# Elementary Probability

• ### Song: 50 Ways to Leave Your Lover

A song for teaching about the multiplication rule.  Using the popular topic among young adults of relationships, the multiplication principle is memorably illustrated by having Paul Simon's #1 hit song (which states only a half-dozen ways to leave your lover, not 50) revisited to show 50 literal paths for ending a relationship: (5 reasons for the decision) X (5 methods to relay the decision) X  (2 options for handling acquired stuff). The lyrics were written by Larry Lesser from The University of Texas at El Paso to the tune of Simon’s same-titled 1975 song.  The audio recording features vocals by Abeni Merryweather and production by Abeni Merryweather  from UTEP's commercial music program.  The song tied for second place in the 2023 A-mu-sing contest.

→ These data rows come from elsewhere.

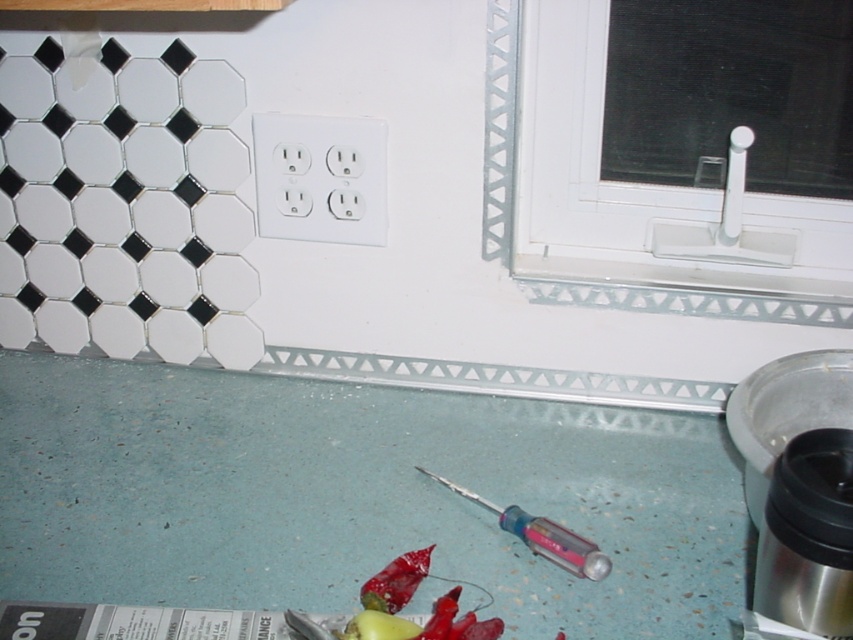 Question: Which point appears closest to the camera in this image?

Choices:
 (A) (828, 356)
 (B) (668, 134)
 (C) (548, 552)

Answer: (C)

Question: Is stainless steel blender at lower right below pink plastic screwdriver at lower center?

Choices:
 (A) no
 (B) yes

Answer: (A)

Question: Which object is the closest to the pink plastic screwdriver at lower center?

Choices:
 (A) blue speckled countertop at lower center
 (B) white plastic window sill at right

Answer: (A)

Question: Which object is closer to the camera taking this photo?

Choices:
 (A) blue speckled countertop at lower center
 (B) pink plastic screwdriver at lower center

Answer: (A)

Question: In this image, where is blue speckled countertop at lower center located relative to white plastic window sill at right?

Choices:
 (A) right
 (B) left

Answer: (B)

Question: From the image, what is the correct spatial relationship of blue speckled countertop at lower center in relation to stainless steel blender at lower right?

Choices:
 (A) right
 (B) left

Answer: (B) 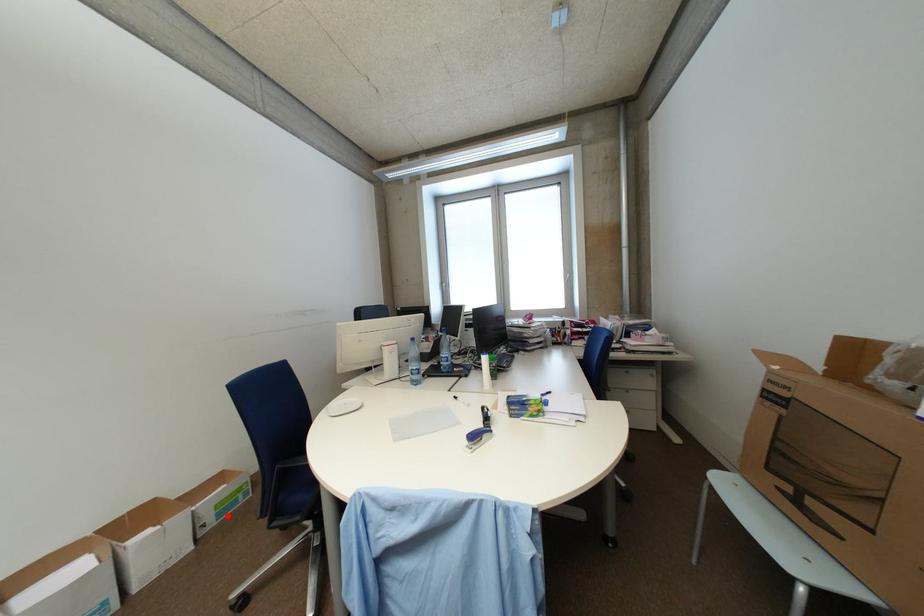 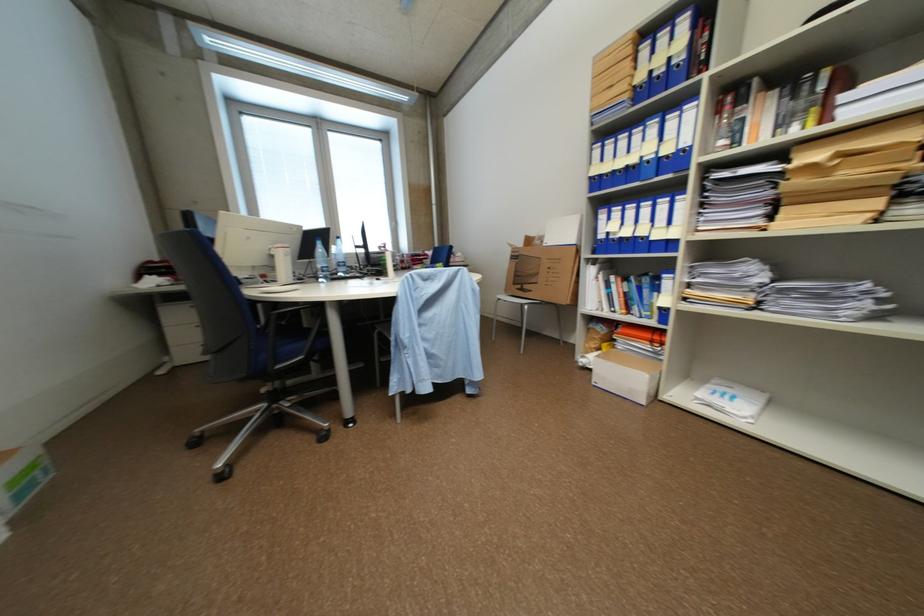 Question: I am providing you with two images of the same scene from different viewpoints. A red point is shown in image1. For the corresponding object point in image2, is it positioned nearer or farther from the camera?

Choices:
 (A) Nearer
 (B) Farther

Answer: (B) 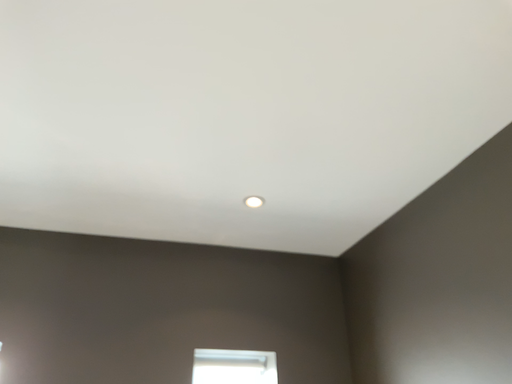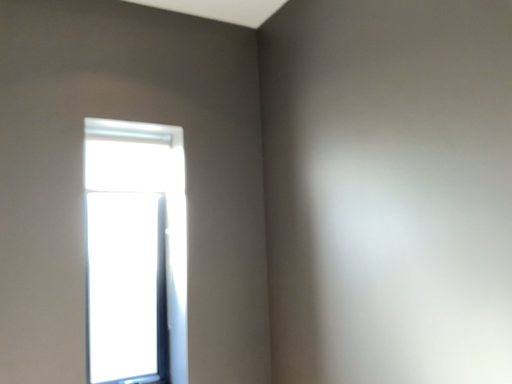 Question: Which way did the camera rotate in the video?

Choices:
 (A) rotated right
 (B) rotated left

Answer: (A) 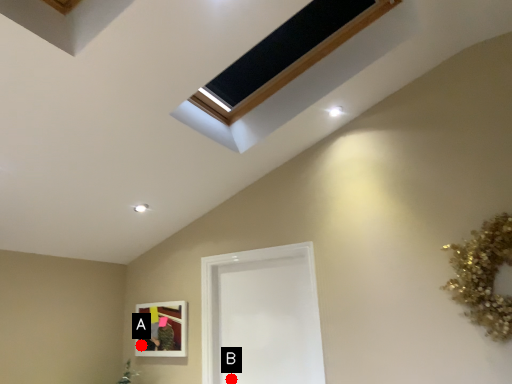 Question: Two points are circled on the image, labeled by A and B beside each circle. Which point is closer to the camera?

Choices:
 (A) A is closer
 (B) B is closer

Answer: (B) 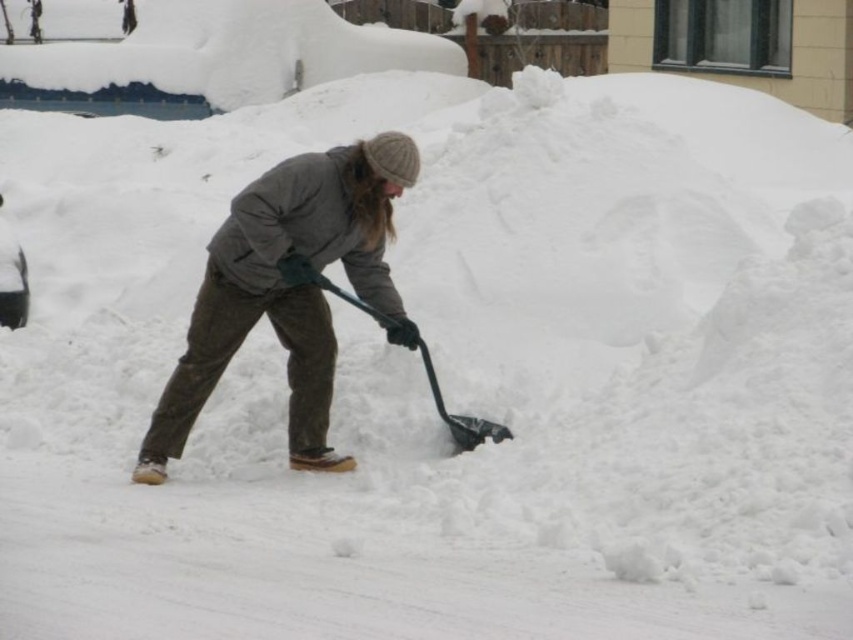 You are a weather reporter standing in the snow. You need to report on the snow depth. You see the dark gray woolen jacket at center and the black plastic shovel at center. Which object is taller?

The dark gray woolen jacket at center is taller than the black plastic shovel at center.

You are a photographer trying to capture the person clearing snow. Based on the scene, which object is closer to the camera between the dark gray woolen jacket at center and the black plastic shovel at center?

The dark gray woolen jacket at center is closer to the camera because it is in front of the black plastic shovel at center.

You are a delivery person trying to reach a package left on the ground near the driveway. You see the dark gray woolen jacket at center and the black plastic shovel at center. Which object is closer to the ground?

The black plastic shovel at center is closer to the ground because the dark gray woolen jacket at center is above it. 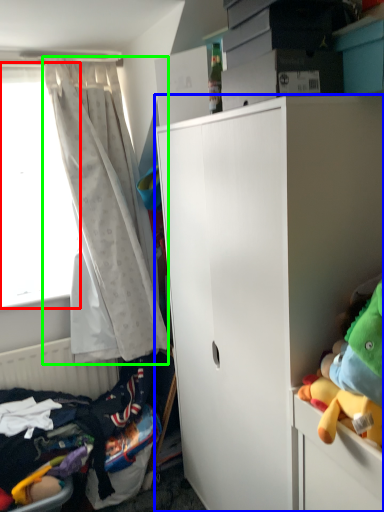 Question: Which is farther away from window screen (highlighted by a red box)? cabinetry (highlighted by a blue box) or curtain (highlighted by a green box)?

Choices:
 (A) cabinetry
 (B) curtain

Answer: (A) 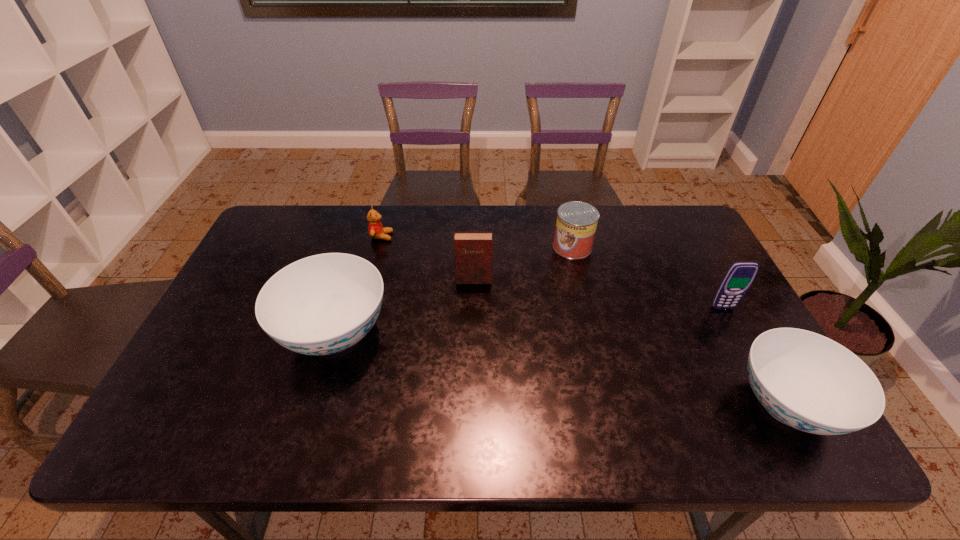 Locate an element on the screen. vacant spot for a new chinaware to ensure equal spacing is located at coordinates (545, 367). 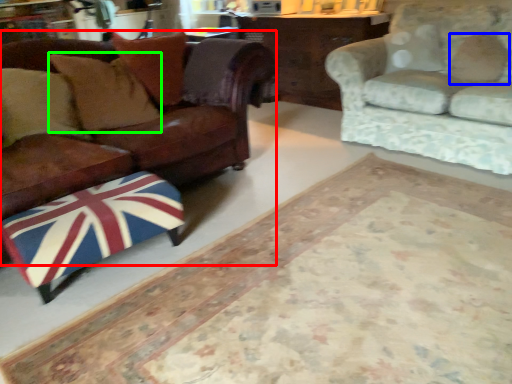 Question: Based on their relative distances, which object is nearer to studio couch (highlighted by a red box)? Choose from pillow (highlighted by a blue box) and pillow (highlighted by a green box).

Choices:
 (A) pillow
 (B) pillow

Answer: (B) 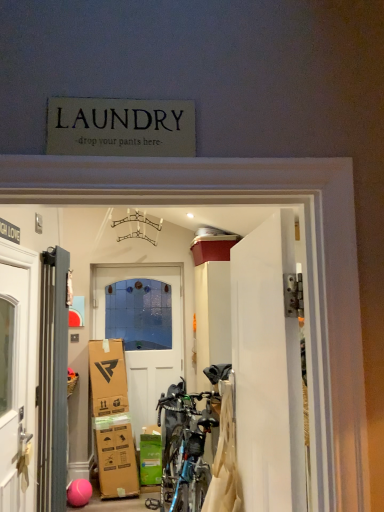 Question: From a real-world perspective, is metallic gray radiator at left, placed as the 2th door when sorted from front to back, below green cardboard box at lower center?

Choices:
 (A) no
 (B) yes

Answer: (A)

Question: Does metallic gray radiator at left, the third door when ordered from right to left, have a greater height compared to green cardboard box at lower center?

Choices:
 (A) no
 (B) yes

Answer: (B)

Question: Is metallic gray radiator at left, the third door when ordered from right to left, wider than green cardboard box at lower center?

Choices:
 (A) no
 (B) yes

Answer: (A)

Question: Would you say metallic gray radiator at left, positioned as the 2th door in back-to-front order, contains green cardboard box at lower center?

Choices:
 (A) no
 (B) yes

Answer: (A)

Question: Is metallic gray radiator at left, the 1th door positioned from the left, with green cardboard box at lower center?

Choices:
 (A) yes
 (B) no

Answer: (B)

Question: Visually, is green cardboard box at lower center positioned to the left or to the right of white glossy door at center, the third door from the back?

Choices:
 (A) left
 (B) right

Answer: (A)

Question: From the image's perspective, is green cardboard box at lower center above or below white glossy door at center, the third door from the back?

Choices:
 (A) below
 (B) above

Answer: (A)

Question: Considering the positions of green cardboard box at lower center and white glossy door at center, placed as the 3th door when sorted from left to right, in the image, is green cardboard box at lower center wider or thinner than white glossy door at center, placed as the 3th door when sorted from left to right,?

Choices:
 (A) thin
 (B) wide

Answer: (B)

Question: Is point (147, 437) positioned closer to the camera than point (253, 493)?

Choices:
 (A) farther
 (B) closer

Answer: (A)

Question: In terms of width, does white wooden door at center, which is the third door from front to back, look wider or thinner when compared to white glossy door at center, placed as the 3th door when sorted from left to right?

Choices:
 (A) thin
 (B) wide

Answer: (B)

Question: From a real-world perspective, is white wooden door at center, placed as the 2th door when sorted from left to right, positioned above or below white glossy door at center, positioned as the first door in right-to-left order?

Choices:
 (A) above
 (B) below

Answer: (B)

Question: Considering the relative positions of white wooden door at center, which ranks as the 1th door in back-to-front order, and white glossy door at center, the third door from the back, in the image provided, is white wooden door at center, which ranks as the 1th door in back-to-front order, to the left or to the right of white glossy door at center, the third door from the back,?

Choices:
 (A) right
 (B) left

Answer: (B)

Question: Is white wooden door at center, which ranks as the 1th door in back-to-front order, inside the boundaries of white glossy door at center, which ranks as the first door in front-to-back order, or outside?

Choices:
 (A) outside
 (B) inside

Answer: (A)

Question: Relative to white wooden door at center, which is the third door from front to back, is metallic gray radiator at left, the third door when ordered from right to left, in front or behind?

Choices:
 (A) front
 (B) behind

Answer: (A)

Question: From their relative heights in the image, would you say metallic gray radiator at left, the 1th door positioned from the left, is taller or shorter than white wooden door at center, which ranks as the 1th door in back-to-front order?

Choices:
 (A) tall
 (B) short

Answer: (B) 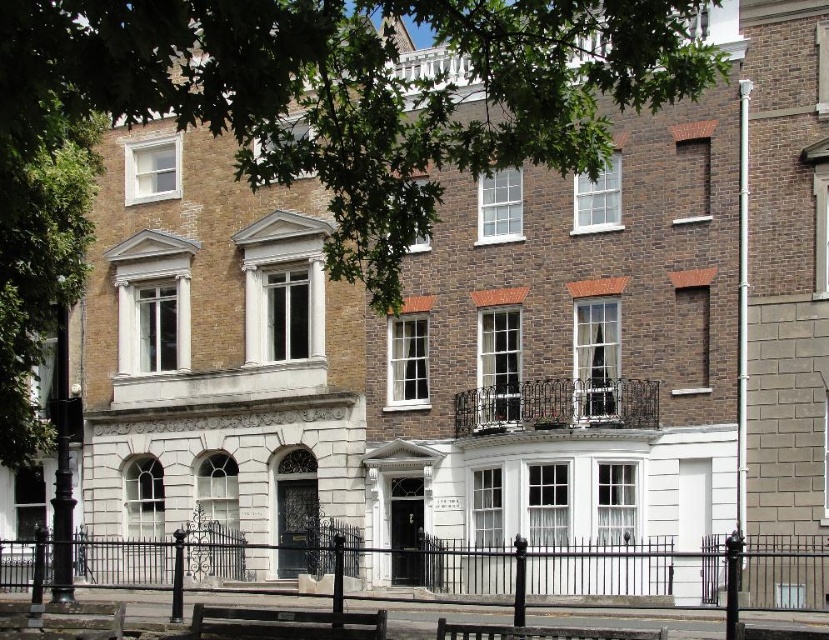 You are a tourist visiting this historic building and want to take a photo of both the black wrought iron fence at lower center and the wooden park bench at center. Since you want both objects in the frame, which object should you move closer to?

The black wrought iron fence at lower center is larger in size than the wooden park bench at center. To include both in the photo frame, you should move closer to the black wrought iron fence at lower center so that its larger size can be accommodated while still fitting the smaller wooden park bench at center into the shot.

You are a visitor standing in front of the historic building and want to take a photo that includes both the green leafy tree at upper center and the black wrought iron fence at lower center. Which object will appear larger in the photo?

The green leafy tree at upper center will appear larger in the photo because it is much taller than the black wrought iron fence at lower center.

You are standing at the entrance of the historic building and want to know the exact location of the black wrought iron fence at lower center. According to the coordinates provided, where is it positioned?

The black wrought iron fence at lower center is positioned at coordinates point (623, 568).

The structure of the problem in the song is similar to Exercise 3 in the progressive curriculum sequence outlined in the Spring 2024 Journal of Mathematics Education at Teachers College article “A Problem-based Curriculum to Develop the Multiplication Principle for Counting”: https://journals.library.columbia.edu/index.php/jmetc/article/view/11949/6300

• ### Poem: Lottery Strategy

This limerick was written April 2021 by Larry Lesser of The University of Texas at El Paso to be used as a vehicle for discussing probabilities and expected values involved in playing a typical pari-mutuel lottery.  The limerick was also published in the June 2021 issue of AmStat News.

This limerick was written in April 2021 by Larry Lesser of The University of Texas at El Paso to be used as a vehicle for discussing Simpson's Paradox.  The limerick was also published in the June 2021 Amstat News.

• ### Poem: Permission to Add; Order to Subtract

A limerick to teach the inclusion-exclusion rule for finding the probability of the union of two events.  The poem was written by Marion D. Cohen from Drexel University and published in the January 2021 issue (vol 11 number 1) of the Journal of Humanistic Mathematics.

• ### Poem: Permission to Add

A limerick to teach the addition rule for finding the probability of the union of disjoint (mutually exclusive) events.  The limerick was written by Marion D. Cohen from Drexel University and published in the  January 2021 (vol. 11, issue 1) Journal of Humanistic Mathematics.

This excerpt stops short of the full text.